» **Task prompt**
In the records that follow, find each line with "Seat" and pull it out.

» **Entries provided**
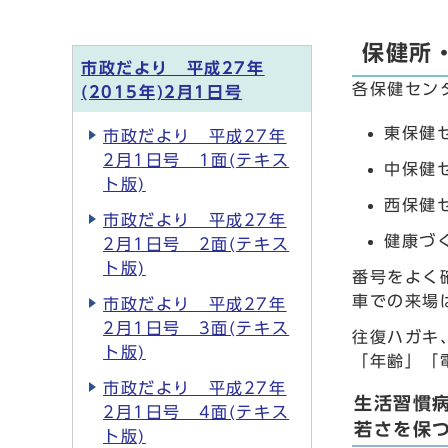
保健所
市政だより 平成27年
各保健セン
(2015年)2月1日号
東保健セ
市政だより 平成27年
2月1日号 1面(テキス
中保健セ
ト版)
西保健セ
市政だより 平成27年
健康づく
2月1日号 2面(テキス
ト版)
番号をよく
車での来場
市政だより 平成27年
2月1日号 3面(テキス
往復ハガキ
ト版)
「年齢」「
市政だより 平成27年
生活習慣
2月1日号 4面(テキス
若さを保
ト版)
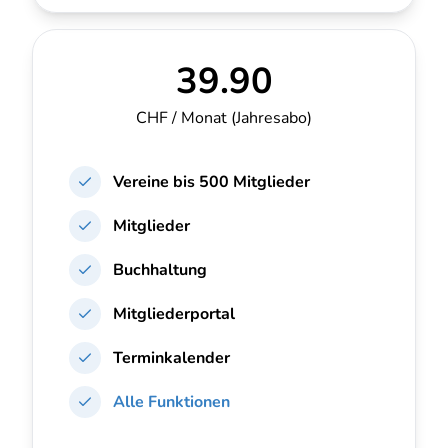
39.90
CHF / Monat
(Jahresabo)
Vereine bis
500 Mitglieder
Mitglieder
Buchhaltung
Mitgliederportal
Terminkalender
Alle Funktionen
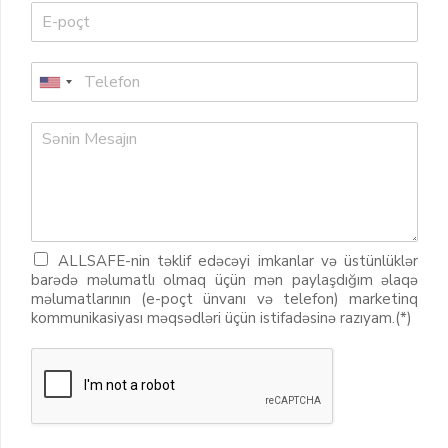
ALLSAFE-nin təklif edəcəyi imkanlar və üstünlüklər
barədə məlumatlı olmaq üçün mən paylaşdığım əlaqə
məlumatlarının (e-poçt ünvanı və telefon) marketinq
kommunikasiyası məqsədləri üçün istifadəsinə razıyam.(*)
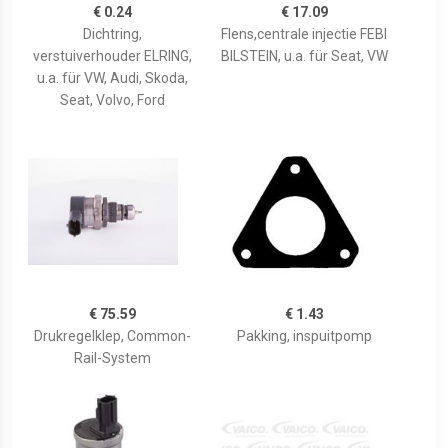
€ 0.24
€ 17.09
Dichtring,
Flens,centrale injectie FEBI
verstuiverhouder ELRING,
BILSTEIN, u.a. für Seat, VW
u.a. für VW, Audi, Skoda,
Seat, Volvo, Ford
€ 75.59
€ 1.43
Drukregelklep, Common-
Pakking, inspuitpomp
Rail-System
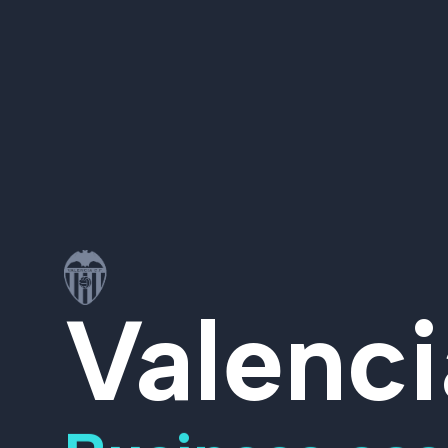
Valenc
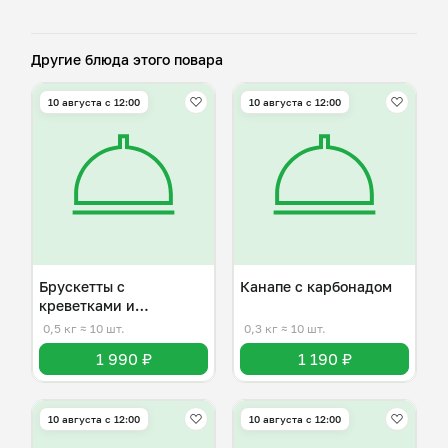
Другие блюда этого повара
10 августа с 12:00
10 августа с 12:00
Брускетты с
Канапе с карбонадом
креветками и
карамелизованной
0,5 кг
≈ 10 шт.
0,3 кг
≈ 10 шт.
грушей
1 990 ₽
1 190 ₽
10 августа с 12:00
10 августа с 12:00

» **Response area**
BILSTEIN, u.a. für Seat, VW
Seat, Volvo, Ford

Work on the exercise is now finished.